Write out, word for word, the line that contains "Task: Click on the [Mein Konto]" and each line after it down to the last line of the data below. Include nothing more.

-------- Data under study --------

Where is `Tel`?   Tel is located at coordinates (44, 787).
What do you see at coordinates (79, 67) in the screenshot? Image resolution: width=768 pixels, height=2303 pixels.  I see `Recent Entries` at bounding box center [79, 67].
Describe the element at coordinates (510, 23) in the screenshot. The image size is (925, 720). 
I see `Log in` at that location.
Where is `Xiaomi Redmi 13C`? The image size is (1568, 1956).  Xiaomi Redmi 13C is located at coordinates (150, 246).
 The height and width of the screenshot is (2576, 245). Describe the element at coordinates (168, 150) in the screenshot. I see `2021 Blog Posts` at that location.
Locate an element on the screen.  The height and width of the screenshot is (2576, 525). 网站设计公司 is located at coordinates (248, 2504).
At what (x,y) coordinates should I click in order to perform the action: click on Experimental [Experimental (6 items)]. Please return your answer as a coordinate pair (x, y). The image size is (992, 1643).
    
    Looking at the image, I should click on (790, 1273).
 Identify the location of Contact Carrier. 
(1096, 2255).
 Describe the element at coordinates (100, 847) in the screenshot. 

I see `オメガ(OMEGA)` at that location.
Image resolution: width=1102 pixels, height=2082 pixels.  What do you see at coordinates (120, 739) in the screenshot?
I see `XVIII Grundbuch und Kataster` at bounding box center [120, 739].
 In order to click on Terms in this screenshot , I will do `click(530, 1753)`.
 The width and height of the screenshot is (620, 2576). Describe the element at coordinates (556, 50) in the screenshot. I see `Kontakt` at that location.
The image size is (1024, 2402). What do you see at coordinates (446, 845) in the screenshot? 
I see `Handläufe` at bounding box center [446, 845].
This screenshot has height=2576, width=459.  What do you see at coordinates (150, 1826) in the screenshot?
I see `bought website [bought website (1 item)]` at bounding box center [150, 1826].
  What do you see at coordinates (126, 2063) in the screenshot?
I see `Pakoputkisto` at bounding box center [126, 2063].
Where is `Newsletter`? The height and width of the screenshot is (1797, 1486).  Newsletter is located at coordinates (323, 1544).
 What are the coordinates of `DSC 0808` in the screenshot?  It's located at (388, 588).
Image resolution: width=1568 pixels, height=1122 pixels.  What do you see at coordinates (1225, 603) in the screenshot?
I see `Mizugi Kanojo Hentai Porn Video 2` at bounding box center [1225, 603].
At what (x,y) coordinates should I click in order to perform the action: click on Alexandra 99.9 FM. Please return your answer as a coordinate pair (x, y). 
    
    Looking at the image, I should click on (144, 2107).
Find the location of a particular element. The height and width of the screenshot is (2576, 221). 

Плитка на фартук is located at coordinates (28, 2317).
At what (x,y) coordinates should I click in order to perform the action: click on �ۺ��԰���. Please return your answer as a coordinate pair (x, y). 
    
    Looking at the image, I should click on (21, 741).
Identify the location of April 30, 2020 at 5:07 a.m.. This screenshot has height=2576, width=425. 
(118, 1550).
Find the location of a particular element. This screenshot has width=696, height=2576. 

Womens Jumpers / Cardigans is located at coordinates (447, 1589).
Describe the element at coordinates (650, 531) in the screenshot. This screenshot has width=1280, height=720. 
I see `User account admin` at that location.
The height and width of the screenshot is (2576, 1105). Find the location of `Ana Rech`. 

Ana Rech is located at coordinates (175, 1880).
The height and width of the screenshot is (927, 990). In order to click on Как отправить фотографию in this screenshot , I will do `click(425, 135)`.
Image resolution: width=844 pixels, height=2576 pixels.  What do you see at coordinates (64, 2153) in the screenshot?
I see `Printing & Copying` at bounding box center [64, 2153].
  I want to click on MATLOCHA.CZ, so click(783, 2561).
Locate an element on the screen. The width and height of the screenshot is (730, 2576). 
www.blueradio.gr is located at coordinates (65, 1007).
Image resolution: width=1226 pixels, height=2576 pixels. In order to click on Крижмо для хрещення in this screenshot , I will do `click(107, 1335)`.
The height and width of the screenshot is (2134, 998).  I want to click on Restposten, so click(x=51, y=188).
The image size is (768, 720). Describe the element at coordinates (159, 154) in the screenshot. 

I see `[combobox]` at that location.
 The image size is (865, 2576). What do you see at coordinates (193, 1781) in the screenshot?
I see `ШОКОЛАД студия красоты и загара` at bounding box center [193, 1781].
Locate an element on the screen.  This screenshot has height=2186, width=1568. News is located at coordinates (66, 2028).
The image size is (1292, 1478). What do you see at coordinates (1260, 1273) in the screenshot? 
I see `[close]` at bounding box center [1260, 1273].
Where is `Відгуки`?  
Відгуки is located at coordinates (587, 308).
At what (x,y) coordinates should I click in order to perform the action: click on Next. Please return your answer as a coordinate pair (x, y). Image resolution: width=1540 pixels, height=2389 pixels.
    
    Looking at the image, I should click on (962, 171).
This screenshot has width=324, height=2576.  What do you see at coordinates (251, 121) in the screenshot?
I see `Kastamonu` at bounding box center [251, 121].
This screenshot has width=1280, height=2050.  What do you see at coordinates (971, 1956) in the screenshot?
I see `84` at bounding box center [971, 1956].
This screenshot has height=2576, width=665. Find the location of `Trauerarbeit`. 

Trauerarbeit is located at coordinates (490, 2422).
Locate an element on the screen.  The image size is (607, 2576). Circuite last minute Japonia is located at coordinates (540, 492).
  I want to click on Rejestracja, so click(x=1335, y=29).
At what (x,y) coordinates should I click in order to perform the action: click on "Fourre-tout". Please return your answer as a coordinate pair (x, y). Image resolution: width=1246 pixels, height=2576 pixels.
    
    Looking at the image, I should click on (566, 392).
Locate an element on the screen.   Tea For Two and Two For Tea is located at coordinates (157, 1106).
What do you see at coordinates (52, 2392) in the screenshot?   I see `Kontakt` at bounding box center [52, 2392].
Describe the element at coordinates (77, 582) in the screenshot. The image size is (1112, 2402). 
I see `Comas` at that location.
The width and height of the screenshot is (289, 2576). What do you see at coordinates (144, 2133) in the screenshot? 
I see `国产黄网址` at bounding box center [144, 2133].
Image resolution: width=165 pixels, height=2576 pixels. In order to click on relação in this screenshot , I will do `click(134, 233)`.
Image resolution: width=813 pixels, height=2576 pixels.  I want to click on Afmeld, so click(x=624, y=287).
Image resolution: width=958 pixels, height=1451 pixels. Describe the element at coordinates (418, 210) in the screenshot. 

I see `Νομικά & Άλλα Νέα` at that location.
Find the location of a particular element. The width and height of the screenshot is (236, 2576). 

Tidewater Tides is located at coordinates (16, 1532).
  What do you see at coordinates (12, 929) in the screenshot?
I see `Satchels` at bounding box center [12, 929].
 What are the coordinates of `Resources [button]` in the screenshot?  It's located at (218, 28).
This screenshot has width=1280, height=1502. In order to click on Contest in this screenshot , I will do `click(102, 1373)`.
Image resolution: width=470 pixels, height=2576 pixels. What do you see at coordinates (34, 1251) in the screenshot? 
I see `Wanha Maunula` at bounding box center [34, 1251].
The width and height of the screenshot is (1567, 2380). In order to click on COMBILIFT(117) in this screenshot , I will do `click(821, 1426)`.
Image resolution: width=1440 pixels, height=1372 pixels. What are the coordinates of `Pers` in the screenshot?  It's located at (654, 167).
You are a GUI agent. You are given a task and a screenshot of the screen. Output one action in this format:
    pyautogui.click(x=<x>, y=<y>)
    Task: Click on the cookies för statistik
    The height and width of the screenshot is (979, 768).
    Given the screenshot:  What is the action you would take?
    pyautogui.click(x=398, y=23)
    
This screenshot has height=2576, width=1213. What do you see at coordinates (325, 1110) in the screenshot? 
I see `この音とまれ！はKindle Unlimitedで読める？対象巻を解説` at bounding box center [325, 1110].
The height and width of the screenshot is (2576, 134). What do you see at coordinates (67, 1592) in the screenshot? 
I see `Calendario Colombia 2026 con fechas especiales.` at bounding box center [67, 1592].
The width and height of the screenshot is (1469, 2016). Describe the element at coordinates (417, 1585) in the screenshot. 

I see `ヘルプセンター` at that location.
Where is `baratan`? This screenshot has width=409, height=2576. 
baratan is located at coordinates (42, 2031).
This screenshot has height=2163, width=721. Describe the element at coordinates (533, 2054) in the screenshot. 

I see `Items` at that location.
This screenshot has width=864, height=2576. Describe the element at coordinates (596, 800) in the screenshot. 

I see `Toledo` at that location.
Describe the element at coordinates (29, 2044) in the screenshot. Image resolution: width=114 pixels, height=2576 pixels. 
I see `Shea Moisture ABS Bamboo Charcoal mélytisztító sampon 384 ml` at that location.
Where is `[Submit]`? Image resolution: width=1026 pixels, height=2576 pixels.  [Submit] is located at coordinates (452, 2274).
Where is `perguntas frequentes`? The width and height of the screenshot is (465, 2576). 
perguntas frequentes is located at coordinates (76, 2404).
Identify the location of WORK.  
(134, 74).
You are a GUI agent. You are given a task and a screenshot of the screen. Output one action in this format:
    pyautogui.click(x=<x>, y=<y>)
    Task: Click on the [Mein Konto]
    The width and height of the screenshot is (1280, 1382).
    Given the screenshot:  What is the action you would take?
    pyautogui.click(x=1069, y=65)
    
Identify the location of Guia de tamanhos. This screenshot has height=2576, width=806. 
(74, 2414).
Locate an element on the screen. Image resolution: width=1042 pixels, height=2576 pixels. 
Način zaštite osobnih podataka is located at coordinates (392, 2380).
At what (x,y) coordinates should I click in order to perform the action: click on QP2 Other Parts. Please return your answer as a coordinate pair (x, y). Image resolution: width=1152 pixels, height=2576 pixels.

--------

Problem solution ▸
    Task: Click on the [Mein Konto]
    The width and height of the screenshot is (1280, 1382).
    Given the screenshot:  What is the action you would take?
    pyautogui.click(x=1069, y=65)
    
Identify the location of Guia de tamanhos. This screenshot has height=2576, width=806. 
(74, 2414).
Locate an element on the screen. Image resolution: width=1042 pixels, height=2576 pixels. 
Način zaštite osobnih podataka is located at coordinates (392, 2380).
At what (x,y) coordinates should I click in order to perform the action: click on QP2 Other Parts. Please return your answer as a coordinate pair (x, y). Image resolution: width=1152 pixels, height=2576 pixels.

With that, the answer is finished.